=== Section Start ===
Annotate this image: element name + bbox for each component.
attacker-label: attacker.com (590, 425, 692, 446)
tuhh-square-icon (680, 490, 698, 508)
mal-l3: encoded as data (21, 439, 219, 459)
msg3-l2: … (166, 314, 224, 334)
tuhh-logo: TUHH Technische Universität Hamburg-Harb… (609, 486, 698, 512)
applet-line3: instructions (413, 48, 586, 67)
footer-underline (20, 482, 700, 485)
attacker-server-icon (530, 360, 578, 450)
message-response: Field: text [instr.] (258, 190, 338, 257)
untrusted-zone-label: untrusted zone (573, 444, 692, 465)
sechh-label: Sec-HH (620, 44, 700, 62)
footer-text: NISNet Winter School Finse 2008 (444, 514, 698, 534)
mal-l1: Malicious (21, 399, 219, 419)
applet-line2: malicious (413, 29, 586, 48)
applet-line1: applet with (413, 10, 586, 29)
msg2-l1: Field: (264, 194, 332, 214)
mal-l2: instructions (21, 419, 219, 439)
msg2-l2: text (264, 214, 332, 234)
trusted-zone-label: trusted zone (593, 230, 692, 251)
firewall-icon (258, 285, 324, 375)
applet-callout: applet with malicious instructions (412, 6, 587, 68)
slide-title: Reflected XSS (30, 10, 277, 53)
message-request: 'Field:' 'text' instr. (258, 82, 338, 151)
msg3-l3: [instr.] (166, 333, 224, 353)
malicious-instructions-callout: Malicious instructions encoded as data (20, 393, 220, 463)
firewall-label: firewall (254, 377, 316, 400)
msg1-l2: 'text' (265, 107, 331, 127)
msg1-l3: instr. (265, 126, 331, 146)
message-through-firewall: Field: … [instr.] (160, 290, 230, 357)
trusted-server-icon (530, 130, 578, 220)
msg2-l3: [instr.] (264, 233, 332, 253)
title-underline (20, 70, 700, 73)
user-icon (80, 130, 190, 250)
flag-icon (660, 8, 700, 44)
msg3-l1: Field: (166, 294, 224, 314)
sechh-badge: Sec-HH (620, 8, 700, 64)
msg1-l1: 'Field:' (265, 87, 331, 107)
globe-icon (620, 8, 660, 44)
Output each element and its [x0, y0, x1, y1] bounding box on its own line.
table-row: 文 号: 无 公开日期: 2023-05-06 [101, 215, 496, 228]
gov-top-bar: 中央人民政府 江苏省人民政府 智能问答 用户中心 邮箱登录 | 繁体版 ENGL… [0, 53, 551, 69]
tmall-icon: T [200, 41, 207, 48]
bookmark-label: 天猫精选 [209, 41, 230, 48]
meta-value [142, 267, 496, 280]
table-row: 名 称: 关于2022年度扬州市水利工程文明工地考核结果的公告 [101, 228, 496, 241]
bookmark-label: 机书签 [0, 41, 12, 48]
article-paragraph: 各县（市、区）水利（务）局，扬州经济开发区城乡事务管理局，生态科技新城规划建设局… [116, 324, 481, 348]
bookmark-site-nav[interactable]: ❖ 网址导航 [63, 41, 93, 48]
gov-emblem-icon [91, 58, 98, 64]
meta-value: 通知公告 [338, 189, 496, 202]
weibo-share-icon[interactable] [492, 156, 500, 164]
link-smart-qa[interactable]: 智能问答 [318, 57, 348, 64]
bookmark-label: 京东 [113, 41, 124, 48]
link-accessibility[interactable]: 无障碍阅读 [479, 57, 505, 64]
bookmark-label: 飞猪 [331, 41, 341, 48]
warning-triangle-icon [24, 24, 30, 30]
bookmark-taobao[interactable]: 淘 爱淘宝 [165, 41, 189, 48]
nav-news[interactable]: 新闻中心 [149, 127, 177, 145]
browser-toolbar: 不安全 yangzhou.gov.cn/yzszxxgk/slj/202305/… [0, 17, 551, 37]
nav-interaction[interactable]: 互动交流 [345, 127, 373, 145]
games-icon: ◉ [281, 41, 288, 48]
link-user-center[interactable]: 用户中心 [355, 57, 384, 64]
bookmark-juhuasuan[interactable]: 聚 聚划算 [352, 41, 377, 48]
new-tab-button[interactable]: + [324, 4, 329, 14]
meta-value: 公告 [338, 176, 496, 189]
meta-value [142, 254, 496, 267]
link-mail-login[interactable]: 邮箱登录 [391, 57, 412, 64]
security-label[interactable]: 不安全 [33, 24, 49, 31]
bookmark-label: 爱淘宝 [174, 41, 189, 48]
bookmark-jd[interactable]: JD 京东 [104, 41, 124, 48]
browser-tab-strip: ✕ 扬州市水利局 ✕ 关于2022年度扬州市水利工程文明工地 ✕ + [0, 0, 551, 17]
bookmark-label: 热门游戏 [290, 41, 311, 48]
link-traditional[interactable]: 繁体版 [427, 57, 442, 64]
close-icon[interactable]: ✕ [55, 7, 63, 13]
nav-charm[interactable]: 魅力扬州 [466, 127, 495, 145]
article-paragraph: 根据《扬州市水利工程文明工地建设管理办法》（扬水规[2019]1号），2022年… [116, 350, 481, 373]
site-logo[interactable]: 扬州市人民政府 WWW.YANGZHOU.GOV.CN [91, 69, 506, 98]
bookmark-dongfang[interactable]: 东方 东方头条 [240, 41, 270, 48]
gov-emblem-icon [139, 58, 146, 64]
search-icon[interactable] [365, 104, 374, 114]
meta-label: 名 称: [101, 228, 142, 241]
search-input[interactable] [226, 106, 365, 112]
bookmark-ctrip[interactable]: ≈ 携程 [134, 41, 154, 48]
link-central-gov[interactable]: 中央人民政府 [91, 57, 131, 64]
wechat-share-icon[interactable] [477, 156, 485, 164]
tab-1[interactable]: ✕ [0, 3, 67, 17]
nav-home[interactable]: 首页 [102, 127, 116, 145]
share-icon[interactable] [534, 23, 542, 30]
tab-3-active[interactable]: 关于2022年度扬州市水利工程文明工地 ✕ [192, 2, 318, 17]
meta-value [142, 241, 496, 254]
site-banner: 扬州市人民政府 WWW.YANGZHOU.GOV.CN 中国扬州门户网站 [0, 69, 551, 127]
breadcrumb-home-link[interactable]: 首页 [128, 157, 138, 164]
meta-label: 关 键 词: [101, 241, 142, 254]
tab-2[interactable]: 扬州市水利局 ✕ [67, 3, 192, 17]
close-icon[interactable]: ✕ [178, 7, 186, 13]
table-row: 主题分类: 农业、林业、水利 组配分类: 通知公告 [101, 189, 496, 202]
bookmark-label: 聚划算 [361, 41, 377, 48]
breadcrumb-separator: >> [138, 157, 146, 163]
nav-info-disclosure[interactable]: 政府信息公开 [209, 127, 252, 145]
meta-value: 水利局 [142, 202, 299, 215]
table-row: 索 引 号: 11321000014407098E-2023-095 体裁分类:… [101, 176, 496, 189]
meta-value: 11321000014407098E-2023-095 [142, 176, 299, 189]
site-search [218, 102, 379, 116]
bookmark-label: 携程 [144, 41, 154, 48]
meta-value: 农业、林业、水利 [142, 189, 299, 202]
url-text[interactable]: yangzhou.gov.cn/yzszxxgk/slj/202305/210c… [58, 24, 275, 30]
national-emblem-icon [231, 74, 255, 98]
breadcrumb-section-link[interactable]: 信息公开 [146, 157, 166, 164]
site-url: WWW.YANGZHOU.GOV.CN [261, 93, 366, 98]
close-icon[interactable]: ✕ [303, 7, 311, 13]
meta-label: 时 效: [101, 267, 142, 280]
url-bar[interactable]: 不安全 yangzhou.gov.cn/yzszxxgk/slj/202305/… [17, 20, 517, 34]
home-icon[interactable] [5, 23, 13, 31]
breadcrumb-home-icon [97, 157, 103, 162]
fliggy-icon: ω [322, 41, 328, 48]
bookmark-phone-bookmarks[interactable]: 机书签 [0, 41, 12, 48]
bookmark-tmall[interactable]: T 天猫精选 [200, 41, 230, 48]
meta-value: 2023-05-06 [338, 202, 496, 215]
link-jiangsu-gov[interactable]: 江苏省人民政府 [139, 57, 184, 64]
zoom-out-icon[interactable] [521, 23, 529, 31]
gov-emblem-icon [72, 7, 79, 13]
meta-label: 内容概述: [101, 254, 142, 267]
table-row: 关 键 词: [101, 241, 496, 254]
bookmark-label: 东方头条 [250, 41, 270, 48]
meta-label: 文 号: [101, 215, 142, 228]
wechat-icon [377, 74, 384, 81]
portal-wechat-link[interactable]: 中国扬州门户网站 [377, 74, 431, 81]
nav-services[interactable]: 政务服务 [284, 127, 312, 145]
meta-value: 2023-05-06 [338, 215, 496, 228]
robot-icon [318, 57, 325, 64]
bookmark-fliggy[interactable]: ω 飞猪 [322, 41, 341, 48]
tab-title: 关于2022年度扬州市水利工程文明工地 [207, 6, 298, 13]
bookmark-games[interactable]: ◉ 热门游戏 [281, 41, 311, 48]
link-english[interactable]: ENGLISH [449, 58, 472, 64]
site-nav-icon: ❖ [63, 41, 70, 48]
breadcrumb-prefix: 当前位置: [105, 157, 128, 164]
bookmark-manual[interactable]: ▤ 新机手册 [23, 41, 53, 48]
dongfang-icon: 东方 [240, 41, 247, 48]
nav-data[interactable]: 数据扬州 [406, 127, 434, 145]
=== Section End ===
= ASSIGNMENT =
From the listing above, copy every line that holds the string "tmall".

= REPLY TO THE TASK =
tmall-icon: T [200, 41, 207, 48]
bookmark-tmall[interactable]: T 天猫精选 [200, 41, 230, 48]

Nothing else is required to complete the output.